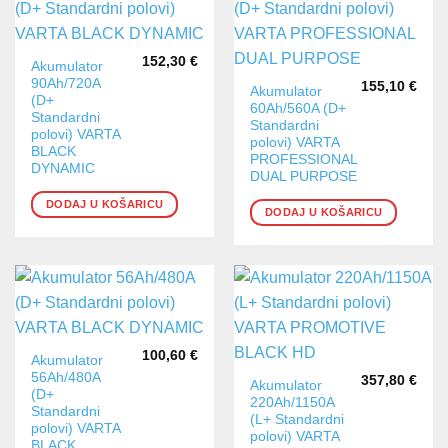
152,30
€
Akumulator
90Ah/720A
155,10
€
Akumulator
(D+
60Ah/560A (D+
Standardni
Standardni
polovi) VARTA
polovi) VARTA
BLACK
PROFESSIONAL
DYNAMIC
DUAL PURPOSE
DODAJ U KOŠARICU
DODAJ U KOŠARICU
100,60
€
Akumulator
56Ah/480A
357,80
€
Akumulator
(D+
220Ah/1150A
Standardni
(L+ Standardni
polovi) VARTA
polovi) VARTA
BLACK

• • • • • • •

An exact copy of the data above is required, printed without its pictures.

RESULT FOR THIS EXERCISE:
152,30
€
Akumulator
90Ah/720A
155,10
€
Akumulator
(D+
60Ah/560A (D+
Standardni
Standardni
polovi) VARTA
polovi) VARTA
BLACK
PROFESSIONAL
DYNAMIC
DUAL PURPOSE
DODAJ U KOŠARICU
DODAJ U KOŠARICU
100,60
€
Akumulator
56Ah/480A
357,80
€
Akumulator
(D+
220Ah/1150A
Standardni
(L+ Standardni
polovi) VARTA
polovi) VARTA
BLACK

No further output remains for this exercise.